- Native name: أحمد المنكلي
- Allegiance: Egypt Eyalet
- Branch: Egyptian Armed Forces
- Rank: Lieutenant general
- Conflicts: Egyptian–Ottoman War (1831–1833) 1838 Druze revolt Egyptian–Ottoman War (1839–1841) Crimean War
- Children: Ali Jalal Pasha

= Ahmad Pasha al-Munkali =

Egyptian military leader and Nazir al-Jihadia (19th-century)

Lieutenant general Ahmad Pasha al-Munkali (أحمد باشا المنكلي) was one of the most famous Egyptian military leaders in the nineteenth century. He participated in the Syrian war and the Crimean war.

== Military career ==
He was seriously wounded in the 1838 Druze revolt.

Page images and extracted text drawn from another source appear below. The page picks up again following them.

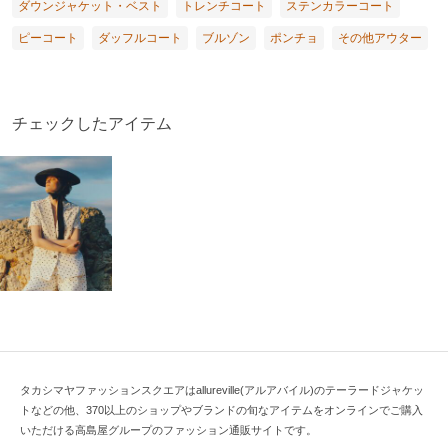
ダウンジャケット・ベスト
トレンチコート
ステンカラーコート
ピーコート
ダッフルコート
ブルゾン
ポンチョ
その他アウター
チェックしたアイテム
タカシマヤファッションスクエアはallureville(アルアバイル)のテーラードジャケッ
トなどの他、370以上のショップやブランドの旬なアイテムをオンラインでご購入
いただける高島屋グループのファッション通販サイトです。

Al-Munkali participated in the Syrian war with Ibrahim Pasha, son of Mahammad Ali Pasha, who led the infantry in the Battle of Nezib. When the Egyptian armies evacuated the Levant, the army was divided into three divisions, one of which was led by Ibrahim Pasha, the second by Soliman Pasha al-Faransawi, and the third by Ahmad Pasha al-Munkali. Each of these three divisions took a different path.

After his return from Syria, Mahammad Ali appointed him to administrative positions. Then he sent him to Sudan to organize it. But Ibrahim Pasha assigned him in 1848 to reorganize the army and appointed him as Nazir al-Jihadia (Minister of Defense). After Ibrahim Pasha died, Abbas I removed him.

In the Crimean War, Ahmad Pasha al-Munkali replaced Lieutenant General Selim Fathi Pasha in command of the Egyptian armies in Crimea, after the latter was killed in the Battle of Eupatoria. Al-Munkali remained in this position until illness forced him to ask the wāli of Egypt, Sa'id Pasha, for permission to return to Egypt. The wāli responded to his request on Muharram 15, 1272 AH, corresponding to September 27, 1855, and appointed Major General Isma'il Pasha Abu Jabal in his place.

== Political positions ==
Al-Munkali took on the job of Nazir al-Jihadia (Minister of Defense) several times.

== Family ==
His son Ali Jalal Pasha married Princess Zubaida, daughter of Mahammad Ali Tawfik, and with her he had two sons, Mahammad Ali Jalal and Muhyiddin Jalal Bey.